- Task directions
No pictures, everything else exact: set down the entries in full.

━━━━━ Dataset records

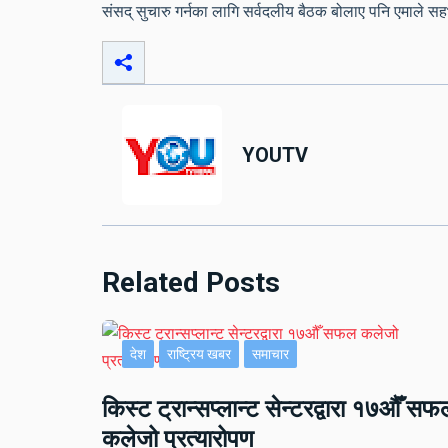
संसद् सुचारु गर्नका लागि सर्वदलीय बैठक बोलाए पनि एमाले 
YOUTV
Related Posts
देश
राष्ट्रिय खबर
समाचार
किस्ट ट्रान्सप्लान्ट सेन्टरद्वारा १७औँ सफ
कलेजो प्रत्यारोपण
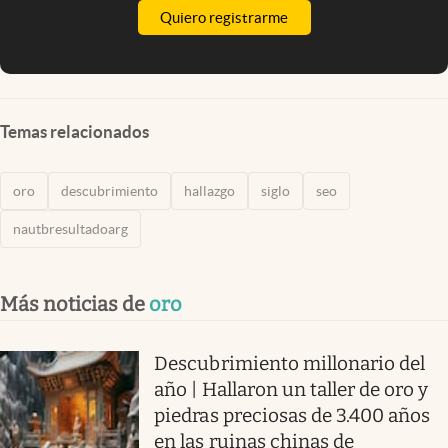
Quiero registrarme
Temas relacionados
oro
descubrimiento
hallazgo
siglo
seo
nautbresultadoarg
Más noticias de
oro
Descubrimiento millonario del
año | Hallaron un taller de oro y
piedras preciosas de 3.400 años
en las ruinas chinas de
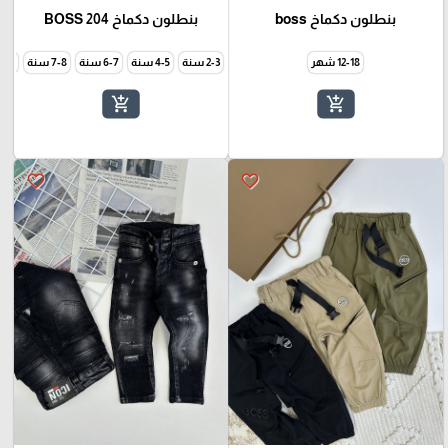
بنطلون دكماخ boss
بنطلون دكماخ BOSS 204
12-18 شهر
2-3 سنة
4-5 سنة
6-7 سنة
7-8 سنة
8-9 سنة
add_shopping_cart
add_shopping_cart
favorite_border
favorite_border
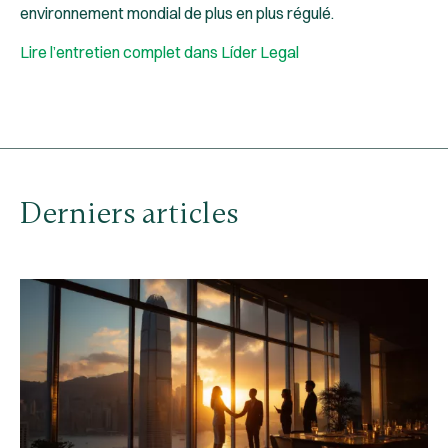
environnement mondial de plus en plus régulé.
Lire l’entretien complet dans Líder Legal
Derniers articles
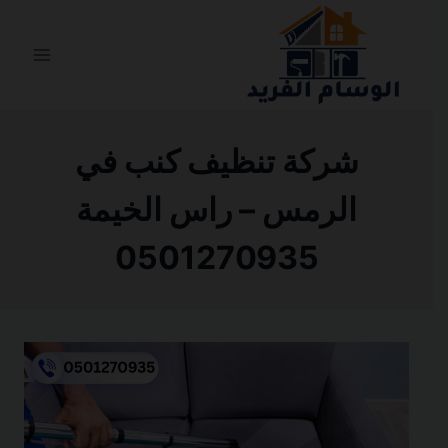
التجاوز
إلى
المحتوى
شركة تنظيف كنب في
الرمس – راس الخيمة
0501270935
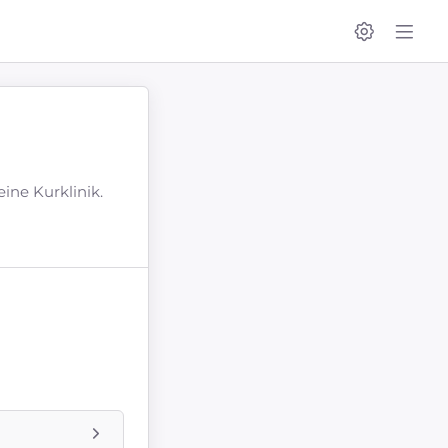
t eine Kurklinik.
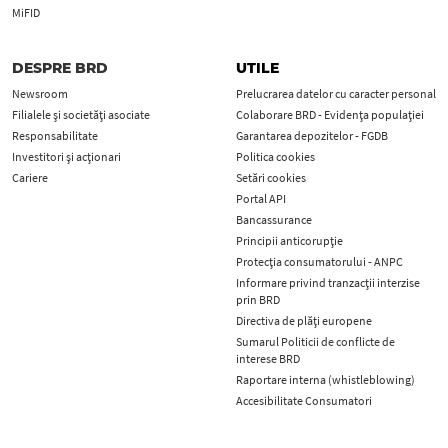
MiFID
DESPRE BRD
UTILE
Newsroom
Prelucrarea datelor cu caracter personal
Filialele și societăți asociate
Colaborare BRD - Evidența populației
Responsabilitate
Garantarea depozitelor - FGDB
Investitori și acționari
Politica cookies
Cariere
Setări cookies
Portal API
Bancassurance
Principii anticorupţie
Protecţia consumatorului - ANPC
Informare privind tranzacții interzise
prin BRD
Directiva de plăți europene
Sumarul Politicii de conflicte de
interese BRD
Raportare interna (whistleblowing)
Accesibilitate Consumatori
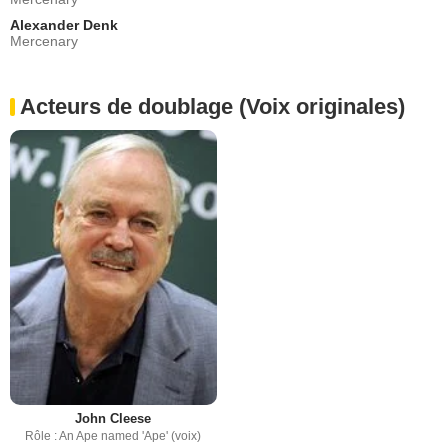
Alexander Denk
Mercenary
Acteurs de doublage (Voix originales)
John Cleese
Rôle : An Ape named 'Ape' (voix)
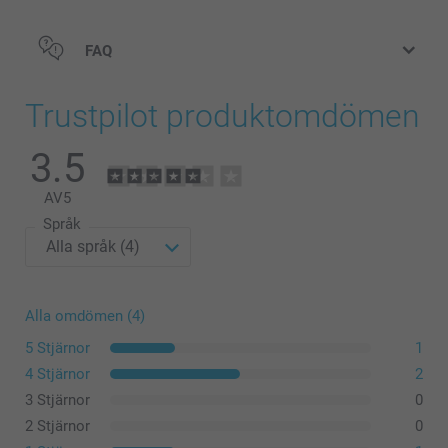
FAQ
Trustpilot produktomdömen
3.5
AV
5
Språk
Alla omdömen (4)
5 Stjärnor
1
4 Stjärnor
2
3 Stjärnor
0
2 Stjärnor
0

━━━━━━━━━━

- Answer to the problem
संसद् सुचारु गर्नका लागि सर्वदलीय बैठक बोलाए पनि एमाले 
YOUTV
Related Posts
देश
राष्ट्रिय खबर
समाचार
किस्ट ट्रान्सप्लान्ट सेन्टरद्वारा १७औँ सफ
कलेजो प्रत्यारोपण
Quiero registrarme
Temas relacionados
oro
descubrimiento
hallazgo
siglo
seo
nautbresultadoarg
Más noticias de
oro
Descubrimiento millonario del
año | Hallaron un taller de oro y
piedras preciosas de 3.400 años
en las ruinas chinas de
بنطلون دكماخ boss
بنطلون دكماخ BOSS 204
12-18 شهر
2-3 سنة
4-5 سنة
6-7 سنة
7-8 سنة
8-9 سنة
add_shopping_cart
add_shopping_cart
favorite_border
favorite_border
environnement mondial de plus en plus régulé.
Lire l’entretien complet dans Líder Legal
Derniers articles
التجاوز
إلى
المحتوى
شركة تنظيف كنب في
الرمس – راس الخيمة
0501270935
t eine Kurklinik.
MiFID
DESPRE BRD
UTILE
Newsroom
Prelucrarea datelor cu caracter personal
Filialele și societăți asociate
Colaborare BRD - Evidența populației
Responsabilitate
Garantarea depozitelor - FGDB
Investitori și acționari
Politica cookies
Cariere
Setări cookies
Portal API
Bancassurance
Principii anticorupţie
Protecţia consumatorului - ANPC
Informare privind tranzacții interzise
prin BRD
Directiva de plăți europene
Sumarul Politicii de conflicte de
interese BRD
Raportare interna (whistleblowing)
Accesibilitate Consumatori
Alexander Denk
Mercenary
Acteurs de doublage (Voix originales)
John Cleese
Rôle : An Ape named 'Ape' (voix)
FAQ
Trustpilot produktomdömen
3.5
AV
5
Språk
Alla omdömen (4)
5 Stjärnor
1
4 Stjärnor
2
3 Stjärnor
0
2 Stjärnor
0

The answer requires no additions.